=== Begin Enclosure ===
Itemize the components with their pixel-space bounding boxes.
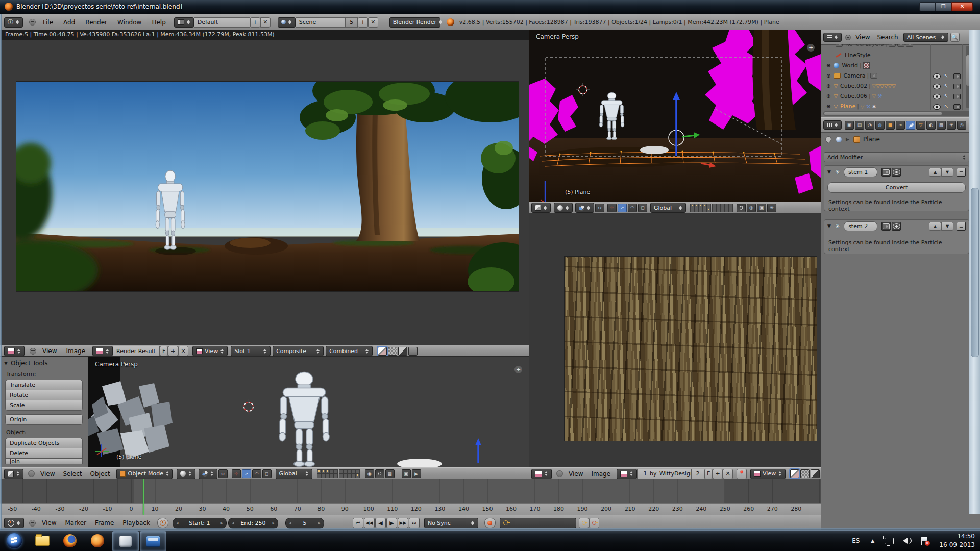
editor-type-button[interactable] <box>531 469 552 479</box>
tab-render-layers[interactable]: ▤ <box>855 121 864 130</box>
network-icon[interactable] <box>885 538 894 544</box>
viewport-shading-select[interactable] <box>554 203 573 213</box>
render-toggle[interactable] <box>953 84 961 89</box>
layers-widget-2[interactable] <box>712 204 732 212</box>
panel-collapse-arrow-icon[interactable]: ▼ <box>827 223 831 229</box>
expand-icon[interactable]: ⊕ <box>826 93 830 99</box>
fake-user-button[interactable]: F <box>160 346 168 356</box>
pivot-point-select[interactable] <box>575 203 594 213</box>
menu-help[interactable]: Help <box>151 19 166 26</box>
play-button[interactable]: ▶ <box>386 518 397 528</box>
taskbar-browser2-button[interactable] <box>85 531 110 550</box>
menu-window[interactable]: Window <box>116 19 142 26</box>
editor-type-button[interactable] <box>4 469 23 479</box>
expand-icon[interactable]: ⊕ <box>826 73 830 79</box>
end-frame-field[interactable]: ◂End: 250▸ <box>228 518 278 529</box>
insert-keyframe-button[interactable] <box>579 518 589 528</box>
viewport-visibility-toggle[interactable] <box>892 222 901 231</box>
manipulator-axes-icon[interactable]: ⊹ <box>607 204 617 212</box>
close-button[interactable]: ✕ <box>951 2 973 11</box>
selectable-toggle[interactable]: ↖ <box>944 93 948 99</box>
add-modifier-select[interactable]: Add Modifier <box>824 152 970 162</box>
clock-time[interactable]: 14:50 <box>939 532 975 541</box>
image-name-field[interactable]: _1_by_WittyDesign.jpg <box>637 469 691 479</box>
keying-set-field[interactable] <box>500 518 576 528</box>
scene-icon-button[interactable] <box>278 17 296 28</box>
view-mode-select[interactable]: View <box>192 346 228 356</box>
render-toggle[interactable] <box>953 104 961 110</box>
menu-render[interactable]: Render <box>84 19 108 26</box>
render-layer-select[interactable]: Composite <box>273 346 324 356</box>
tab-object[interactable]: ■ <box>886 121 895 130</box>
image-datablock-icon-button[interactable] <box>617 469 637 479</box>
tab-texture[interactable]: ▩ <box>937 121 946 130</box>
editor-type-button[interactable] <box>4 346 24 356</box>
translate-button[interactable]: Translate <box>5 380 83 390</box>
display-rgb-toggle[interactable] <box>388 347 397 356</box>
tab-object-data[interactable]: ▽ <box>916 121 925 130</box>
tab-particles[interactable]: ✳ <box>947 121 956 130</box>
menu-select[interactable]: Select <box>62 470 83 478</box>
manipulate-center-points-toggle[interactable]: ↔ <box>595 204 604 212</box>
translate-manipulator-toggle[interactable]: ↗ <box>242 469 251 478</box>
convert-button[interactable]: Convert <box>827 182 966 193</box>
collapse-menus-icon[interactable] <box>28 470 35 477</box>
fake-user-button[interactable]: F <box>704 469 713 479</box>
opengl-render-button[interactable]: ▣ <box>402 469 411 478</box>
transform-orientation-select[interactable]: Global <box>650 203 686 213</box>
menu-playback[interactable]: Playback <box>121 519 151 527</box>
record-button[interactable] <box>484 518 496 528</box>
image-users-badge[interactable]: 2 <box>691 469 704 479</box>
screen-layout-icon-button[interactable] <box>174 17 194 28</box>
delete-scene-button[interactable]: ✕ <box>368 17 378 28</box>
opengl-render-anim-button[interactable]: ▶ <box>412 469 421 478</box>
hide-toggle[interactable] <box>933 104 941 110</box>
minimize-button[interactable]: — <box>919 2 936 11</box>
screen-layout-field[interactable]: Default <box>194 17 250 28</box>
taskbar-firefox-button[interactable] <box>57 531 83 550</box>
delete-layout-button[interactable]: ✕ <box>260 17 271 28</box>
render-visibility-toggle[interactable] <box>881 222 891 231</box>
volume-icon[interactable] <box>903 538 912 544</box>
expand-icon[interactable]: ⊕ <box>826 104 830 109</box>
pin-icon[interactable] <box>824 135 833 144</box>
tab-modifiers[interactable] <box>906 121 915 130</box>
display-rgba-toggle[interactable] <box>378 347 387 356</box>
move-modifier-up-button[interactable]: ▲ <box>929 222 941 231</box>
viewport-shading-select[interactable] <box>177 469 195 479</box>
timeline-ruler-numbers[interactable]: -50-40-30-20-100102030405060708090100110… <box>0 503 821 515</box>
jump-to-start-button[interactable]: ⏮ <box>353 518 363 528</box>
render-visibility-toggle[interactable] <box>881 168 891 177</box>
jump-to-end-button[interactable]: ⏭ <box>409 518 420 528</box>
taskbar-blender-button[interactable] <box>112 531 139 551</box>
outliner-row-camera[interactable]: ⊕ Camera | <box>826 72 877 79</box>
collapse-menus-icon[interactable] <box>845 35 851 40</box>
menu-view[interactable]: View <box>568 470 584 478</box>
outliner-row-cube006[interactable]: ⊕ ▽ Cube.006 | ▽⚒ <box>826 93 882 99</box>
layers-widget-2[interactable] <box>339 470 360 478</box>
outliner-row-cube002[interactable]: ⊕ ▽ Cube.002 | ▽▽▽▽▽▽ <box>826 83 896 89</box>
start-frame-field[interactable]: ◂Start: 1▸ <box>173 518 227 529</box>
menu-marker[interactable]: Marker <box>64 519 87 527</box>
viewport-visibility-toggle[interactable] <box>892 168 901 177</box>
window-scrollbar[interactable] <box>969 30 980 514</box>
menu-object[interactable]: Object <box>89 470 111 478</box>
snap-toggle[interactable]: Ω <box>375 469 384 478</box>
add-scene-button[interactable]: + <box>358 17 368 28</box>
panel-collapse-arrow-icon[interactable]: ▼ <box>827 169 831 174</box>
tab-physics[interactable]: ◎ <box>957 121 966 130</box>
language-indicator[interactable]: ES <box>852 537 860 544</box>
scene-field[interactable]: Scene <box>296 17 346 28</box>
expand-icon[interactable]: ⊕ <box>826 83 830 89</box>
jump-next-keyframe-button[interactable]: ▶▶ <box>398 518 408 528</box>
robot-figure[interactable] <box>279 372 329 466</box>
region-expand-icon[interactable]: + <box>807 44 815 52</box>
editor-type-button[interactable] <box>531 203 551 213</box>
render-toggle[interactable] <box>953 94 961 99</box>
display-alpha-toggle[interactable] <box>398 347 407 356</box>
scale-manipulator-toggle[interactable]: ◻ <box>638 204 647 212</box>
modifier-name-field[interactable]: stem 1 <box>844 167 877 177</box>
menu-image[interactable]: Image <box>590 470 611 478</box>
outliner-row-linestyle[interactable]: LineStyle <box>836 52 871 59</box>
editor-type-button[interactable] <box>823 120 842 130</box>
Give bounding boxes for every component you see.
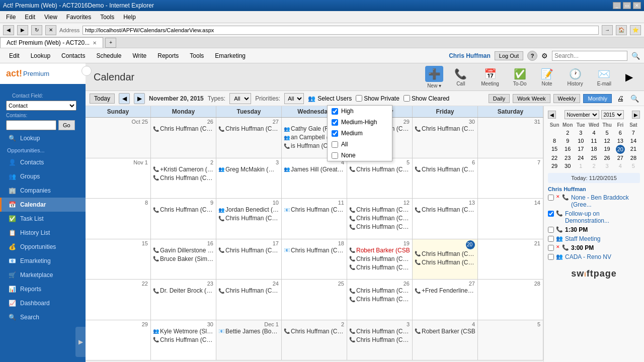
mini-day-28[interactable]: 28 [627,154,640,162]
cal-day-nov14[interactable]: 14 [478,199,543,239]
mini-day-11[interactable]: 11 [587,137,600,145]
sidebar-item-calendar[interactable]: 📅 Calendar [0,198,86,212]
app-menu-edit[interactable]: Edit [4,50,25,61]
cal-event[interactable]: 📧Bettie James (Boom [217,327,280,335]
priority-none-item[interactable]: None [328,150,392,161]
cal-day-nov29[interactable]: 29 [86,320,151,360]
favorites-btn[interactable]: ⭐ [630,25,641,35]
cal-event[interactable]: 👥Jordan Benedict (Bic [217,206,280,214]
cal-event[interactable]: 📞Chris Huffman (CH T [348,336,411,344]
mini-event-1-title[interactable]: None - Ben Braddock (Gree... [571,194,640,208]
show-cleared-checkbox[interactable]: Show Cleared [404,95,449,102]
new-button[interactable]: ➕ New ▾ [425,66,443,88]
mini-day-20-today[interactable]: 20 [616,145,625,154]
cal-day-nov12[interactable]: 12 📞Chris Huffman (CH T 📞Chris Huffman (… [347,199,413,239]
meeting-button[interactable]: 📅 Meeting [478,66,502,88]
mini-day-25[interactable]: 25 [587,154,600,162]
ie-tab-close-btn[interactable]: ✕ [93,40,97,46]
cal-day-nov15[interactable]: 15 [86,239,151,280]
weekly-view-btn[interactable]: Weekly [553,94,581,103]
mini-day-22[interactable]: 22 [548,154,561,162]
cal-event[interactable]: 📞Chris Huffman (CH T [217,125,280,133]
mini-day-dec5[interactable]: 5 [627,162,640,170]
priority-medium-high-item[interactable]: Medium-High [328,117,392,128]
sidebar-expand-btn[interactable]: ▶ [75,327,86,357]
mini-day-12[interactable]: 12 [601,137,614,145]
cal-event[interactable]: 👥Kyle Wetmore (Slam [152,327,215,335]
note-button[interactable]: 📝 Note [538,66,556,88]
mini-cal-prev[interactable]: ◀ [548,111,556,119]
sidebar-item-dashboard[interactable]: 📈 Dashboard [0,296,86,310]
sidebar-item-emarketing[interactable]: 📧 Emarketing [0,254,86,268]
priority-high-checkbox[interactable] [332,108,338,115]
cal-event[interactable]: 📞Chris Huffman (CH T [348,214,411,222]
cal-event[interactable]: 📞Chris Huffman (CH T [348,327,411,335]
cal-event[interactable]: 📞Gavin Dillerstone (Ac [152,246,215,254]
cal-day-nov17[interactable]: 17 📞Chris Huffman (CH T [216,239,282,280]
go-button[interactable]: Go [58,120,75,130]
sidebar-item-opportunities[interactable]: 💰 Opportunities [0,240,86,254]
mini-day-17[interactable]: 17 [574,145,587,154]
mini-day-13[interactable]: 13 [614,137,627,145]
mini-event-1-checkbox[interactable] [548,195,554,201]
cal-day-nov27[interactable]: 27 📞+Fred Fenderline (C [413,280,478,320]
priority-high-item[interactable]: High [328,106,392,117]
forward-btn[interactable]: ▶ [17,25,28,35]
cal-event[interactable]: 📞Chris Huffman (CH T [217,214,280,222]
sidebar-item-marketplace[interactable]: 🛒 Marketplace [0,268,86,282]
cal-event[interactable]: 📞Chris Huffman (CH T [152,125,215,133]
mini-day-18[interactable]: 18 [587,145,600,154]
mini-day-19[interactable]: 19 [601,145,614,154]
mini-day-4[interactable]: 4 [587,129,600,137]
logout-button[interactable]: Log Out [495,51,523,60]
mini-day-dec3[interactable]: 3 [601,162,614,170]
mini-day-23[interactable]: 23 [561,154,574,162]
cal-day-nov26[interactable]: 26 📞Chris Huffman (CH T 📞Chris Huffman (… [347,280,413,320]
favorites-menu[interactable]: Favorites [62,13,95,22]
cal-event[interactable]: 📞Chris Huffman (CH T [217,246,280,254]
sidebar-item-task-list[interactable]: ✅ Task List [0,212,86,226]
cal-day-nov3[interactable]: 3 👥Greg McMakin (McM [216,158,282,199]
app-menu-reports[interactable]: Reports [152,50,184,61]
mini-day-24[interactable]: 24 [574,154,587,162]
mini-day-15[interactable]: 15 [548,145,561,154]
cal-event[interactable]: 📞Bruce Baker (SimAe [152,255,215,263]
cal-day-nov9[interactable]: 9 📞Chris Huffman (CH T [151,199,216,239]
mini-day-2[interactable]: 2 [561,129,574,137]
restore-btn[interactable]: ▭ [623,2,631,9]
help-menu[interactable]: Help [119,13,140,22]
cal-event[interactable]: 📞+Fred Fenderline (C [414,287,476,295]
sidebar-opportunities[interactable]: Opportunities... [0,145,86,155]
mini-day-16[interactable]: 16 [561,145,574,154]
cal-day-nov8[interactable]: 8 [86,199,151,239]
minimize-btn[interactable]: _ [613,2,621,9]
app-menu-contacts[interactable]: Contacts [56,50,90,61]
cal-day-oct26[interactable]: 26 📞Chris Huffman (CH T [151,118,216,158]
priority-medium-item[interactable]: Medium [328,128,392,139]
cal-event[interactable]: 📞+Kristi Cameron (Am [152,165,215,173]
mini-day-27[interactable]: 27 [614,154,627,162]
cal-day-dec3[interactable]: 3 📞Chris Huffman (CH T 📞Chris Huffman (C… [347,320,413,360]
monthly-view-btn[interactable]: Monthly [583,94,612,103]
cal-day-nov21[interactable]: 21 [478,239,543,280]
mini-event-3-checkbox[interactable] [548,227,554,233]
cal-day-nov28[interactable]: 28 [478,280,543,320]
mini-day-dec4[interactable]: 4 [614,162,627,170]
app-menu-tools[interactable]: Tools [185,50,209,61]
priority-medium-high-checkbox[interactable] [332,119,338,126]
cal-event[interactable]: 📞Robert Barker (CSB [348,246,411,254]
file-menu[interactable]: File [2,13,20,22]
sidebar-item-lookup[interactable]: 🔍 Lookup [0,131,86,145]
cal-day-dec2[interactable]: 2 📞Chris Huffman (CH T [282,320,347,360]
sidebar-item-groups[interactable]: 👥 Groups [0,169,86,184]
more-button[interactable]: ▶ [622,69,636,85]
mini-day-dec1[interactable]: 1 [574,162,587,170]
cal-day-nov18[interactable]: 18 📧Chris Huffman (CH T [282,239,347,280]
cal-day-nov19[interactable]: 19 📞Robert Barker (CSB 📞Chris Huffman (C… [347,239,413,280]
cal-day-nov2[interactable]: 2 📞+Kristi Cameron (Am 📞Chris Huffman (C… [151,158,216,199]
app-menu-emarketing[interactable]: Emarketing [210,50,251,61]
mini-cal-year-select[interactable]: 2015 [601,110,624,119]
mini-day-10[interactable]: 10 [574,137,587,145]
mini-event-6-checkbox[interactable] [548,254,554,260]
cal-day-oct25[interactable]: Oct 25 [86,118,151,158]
=== End Enclosure ===
**Problem requirements**
Gather every line from the listing above in which the word "taskbar" appears.

**Output**
taskbar-browser2-button[interactable] <box>85 531 110 550</box>
taskbar-firefox-button[interactable] <box>57 531 83 550</box>
taskbar-blender-button[interactable] <box>112 531 139 551</box>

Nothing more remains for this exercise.